E se mesmo sabendo que o risco da cirurgia de varizes é pequeno eu não quiser operar?


Para as pessoas que não desejam se submeter à cirurgia existem ainda algumas alternativas.

Se você possuir apenas microvarizes e vasinhos, e não houver em seu exame de ultrassom refluxo ou insuficiência da veia safena, de veias perfurantes ou de varizes colaterais maiores do que 3 mm de diâmetro, é possível realizar seu o tratamento no consultório médico utilizando o laser transdérmico Nd YAG 1064nm associado à escleroterapia (aplicação de glicose). Já falei sobre este tratamento nesse post aqui, dá uma olhada lá.

As microvarizes e os vasinhos também podem ser tratados com a escleroterapia com espuma de polidocanol. Já falei disso também, leiam no artigo "Tratamento para varizes com espuma: quando deve ser feito?".

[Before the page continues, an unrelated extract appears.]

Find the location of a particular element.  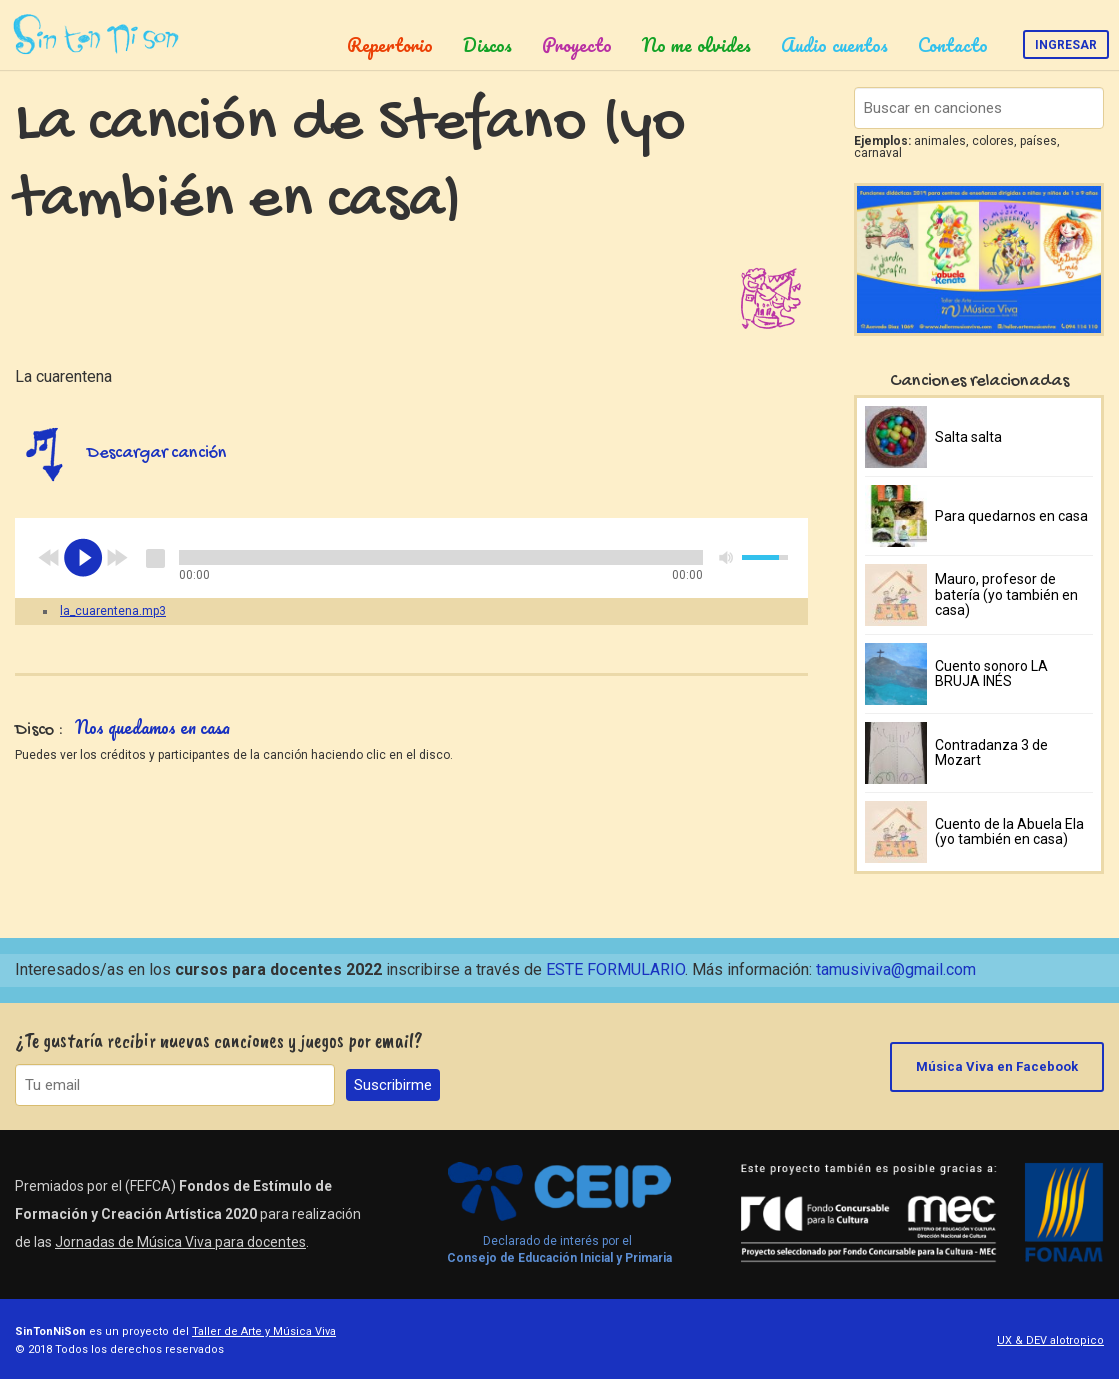 ESTE FORMULARIO is located at coordinates (615, 969).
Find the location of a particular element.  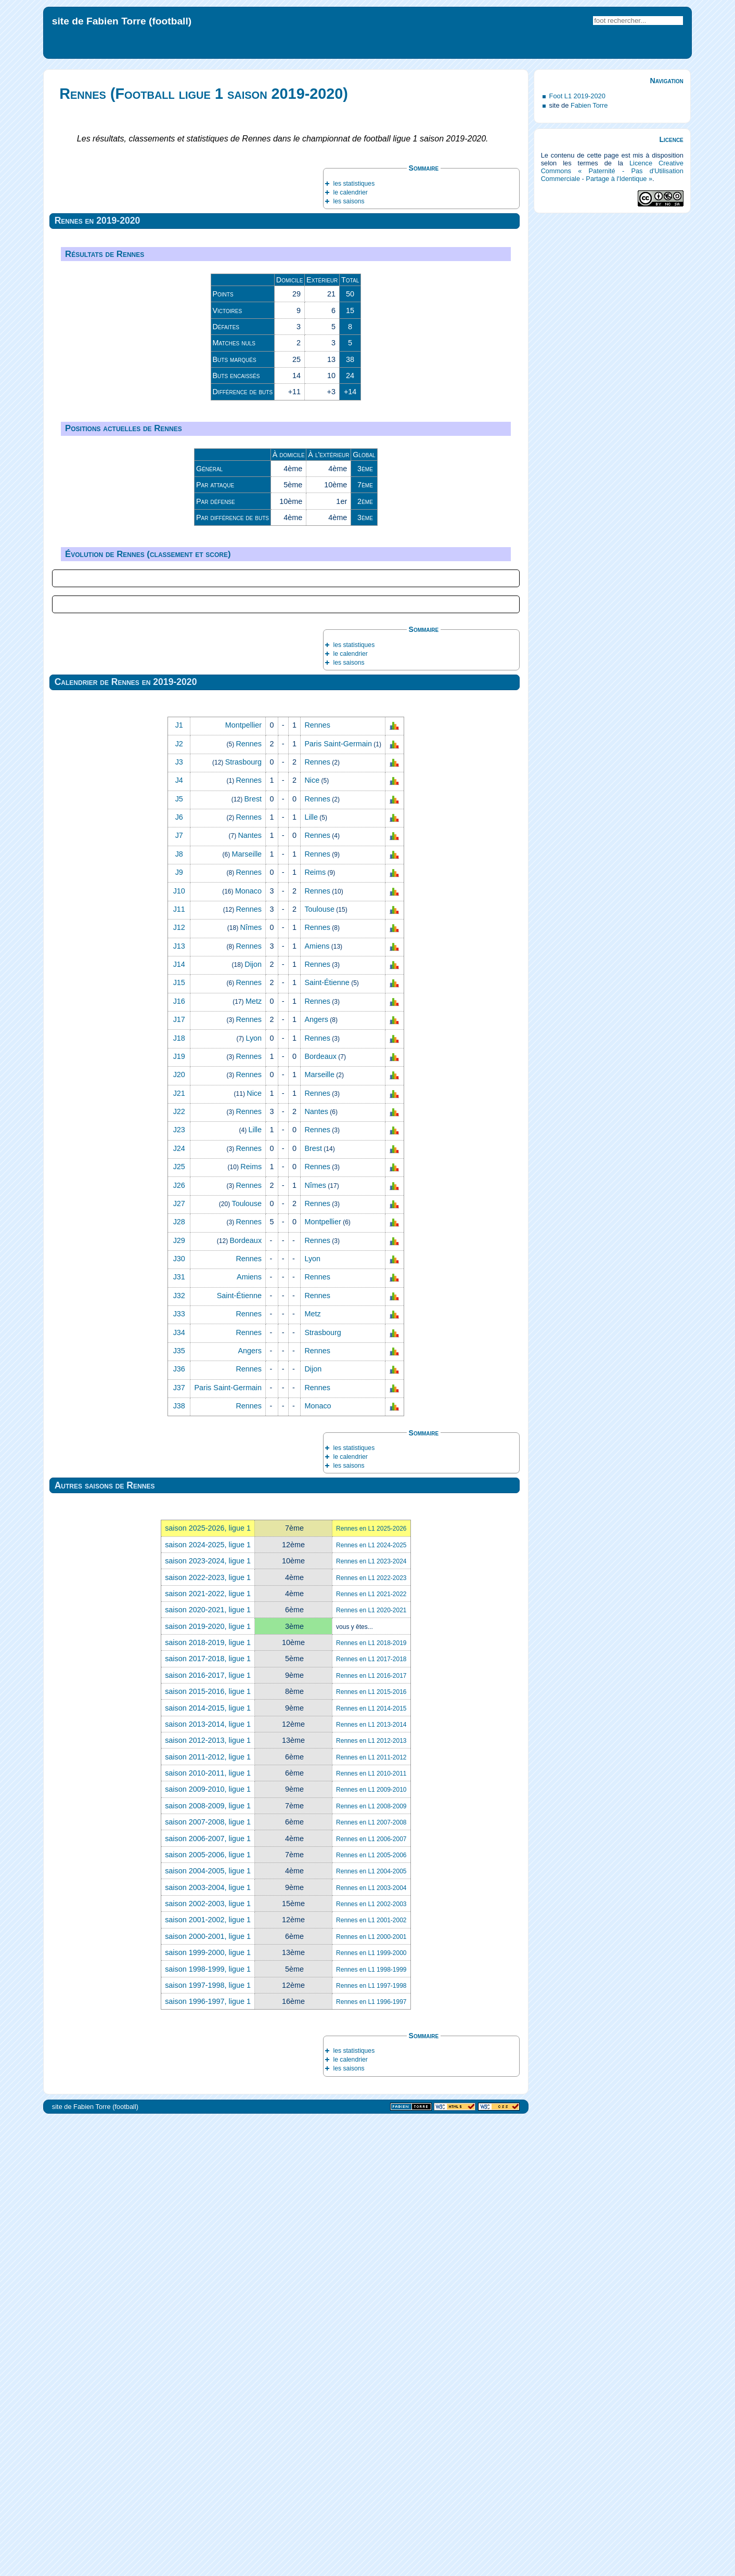 Rennes en L1 2001-2002 is located at coordinates (371, 2377).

Agora, se no seu caso há insuficiência ou refluxo da veia safena, de veias perfurantes ou de varizes maiores do que 3 mm, a única alternativa não operatória de tratamento é a escleroterapia com espuma de polidocanol. Esse tratamento é possível porque podemos realizar a injeção da substância diretamente na veia afetada mesmo que esta não seja visível, através do uso do aparelho de ultrassom para guiar a punção. Com o ultrassom, enxergamos a veia que está com problema e injetamos a espuma diretamente nela, garantindo a eficiência do método. Infelizmente, a efetividade da escleroterapia com espuma de polidocanol é inferior à da cirurgia. Por isso que damos preferência a indicar cirurgia nos casos em que a pessoa é saudável e pode realiza-la.

Conclusão

A cirurgia de varizes é extremamente segura. O risco de morrer em decorrência desse tipo de cirurgia é praticamente zero e o risco de complicações maiores como amputações e tromboses também é bastante pequeno. Outras complicações menores como infecção da cicatriz, flebites e machas roxas ocorrem com mais frequência, mas são de tratamento simples e existem formas de diminuir o seu aparecimento.
Para as pessoas que não desejam ser operadas, exitem ainda outras alternativas de tratamento como o laser transdérmico para as microvarizes e vasinhos e a escleroterapia com espuma de polidocanol para varizes maiores e veia safena.



Dra Juliana Puggina - Cirurgia Vascular - CRM/SP 134.963
Sobre a autora
Dra. Juliana Puggina é médica cirurgiã vascular e escreve artigos informativos no blog 'Pernas pra que te quero'. Formada em Medicina pela Universidade Estadual de Campinas (UNICAMP), com residência médica em Cirurgia Vascular e Endovascular pela Universidade de São Paulo (USP). Membro da Sociedade Brasileira de Angiologia e Cirurgia Vascular e do American College of Phlebology.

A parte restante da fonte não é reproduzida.